P.O.S
P.O.S built his reputation as an innovator, with an unlikely punk rock past and expressive, honest content. He re-earns the accolades with every release. He manages to capture his charisma on his records; they’re driving and sincere, the dark moments counterbalanced by some giggling banter with the engineer.
As a little kid, Stef developed a fascination with an older cousin’s bass guitar. Stef was allowed to take it home and he banged on it happily for years before realizing that it was intended to be played through an amp. “I just thought it was supposed to be a quiet instrument.” As a teenager, he fell hard for punk rock. Minor Threat, At the Drive-In, Refused, Kid Dynamite. He played in a series of hardcore bands, sometimes as a drummer, sometimes on guitar and vocals. From the start, he preferred basement shows to club gigs. Simultaneously, he pursued hip hop, rapping in the hallways and after school with classmates who would eventually found Doomtree Records. P.O.S released his first rap record, Ipecac Neat, on Doomtree in 2003. Soon it was re-released and widely distributed on Rhymesayers Entertainment. He built on this momentum with the release of the albums Audition (2005) and Never Better (2009).

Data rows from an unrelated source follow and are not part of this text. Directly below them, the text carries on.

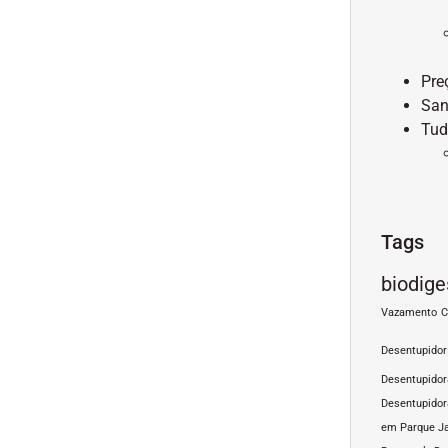
Pre
San
Tud
Tags
biodige
Vazamento
C
Desentupidor
Desentupido
Desentupidor
em Parque J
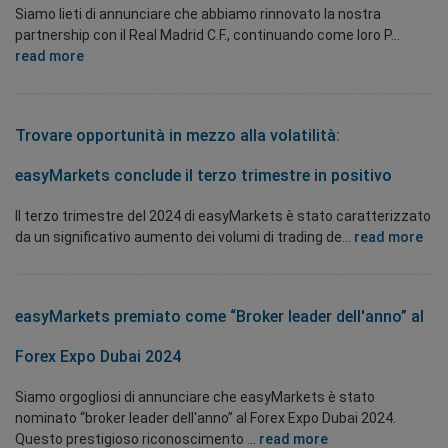
Siamo lieti di annunciare che abbiamo rinnovato la nostra
partnership con il Real Madrid C.F., continuando come loro P...
read more
Trovare opportunità in mezzo alla volatilità:
easyMarkets conclude il terzo trimestre in positivo
Il terzo trimestre del 2024 di easyMarkets è stato caratterizzato
da un significativo aumento dei volumi di trading de...
read more
easyMarkets premiato come “Broker leader dell'anno” al
Forex Expo Dubai 2024
Siamo orgogliosi di annunciare che easyMarkets è stato
nominato “broker leader dell'anno” al Forex Expo Dubai 2024.
Questo prestigioso riconoscimento ...
read more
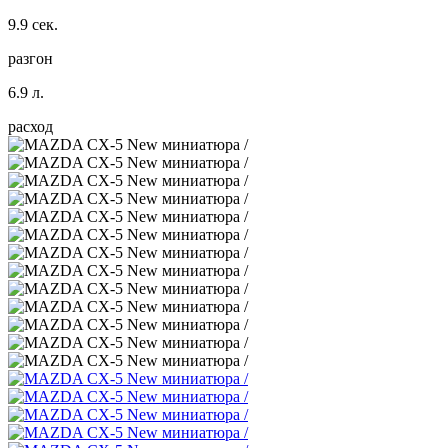
9.9 сек.
разгон
6.9 л.
расход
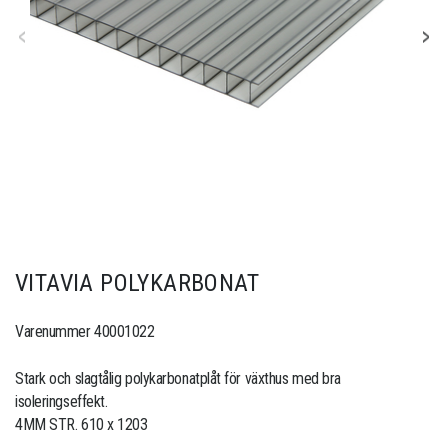
VITAVIA POLYKARBONAT
Varenummer 40001022
Stark och slagtålig polykarbonatplåt för växthus med bra
isoleringseffekt.
4MM STR. 610 x 1203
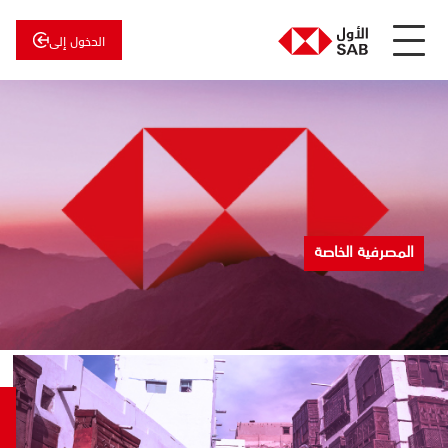
الدخول إلى
عن
الأول
الأول
للاستثمار
المصرفية الخاصة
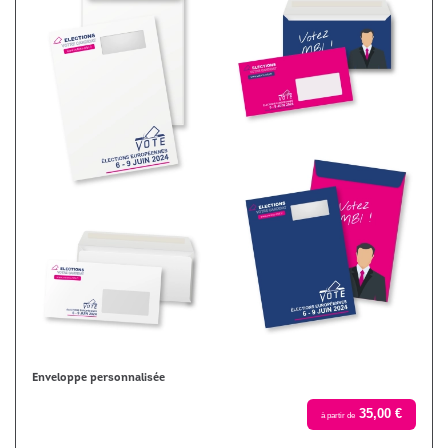
Enveloppe personnalisée
35,00 €
à partir de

Like many great rappers, P.O.S creates his own self-contained little microcosm-his characters become familial to us; we get in on his slang and inside jokes. His mother and his son Jacob emerge as familiar personalities. We know his politics too: P.O.S doesn’t hesitate to call out the compounding absurdities of pop culture, either with a little friendly ribbing or with a Molotov cocktail. On Never Better he drops deft one-liners that cut to the quick of America’s stuff-obsessed culture, “Can’t take it with them can they?
Some critics will be eager to categorize P.O.S’ work as a hybrid, a crossover of some kind. But it’s probably not. P.O.S is a rapper with range, he’s a real musician and an unstoppable performer. For him, genres are as they ever were: permeable.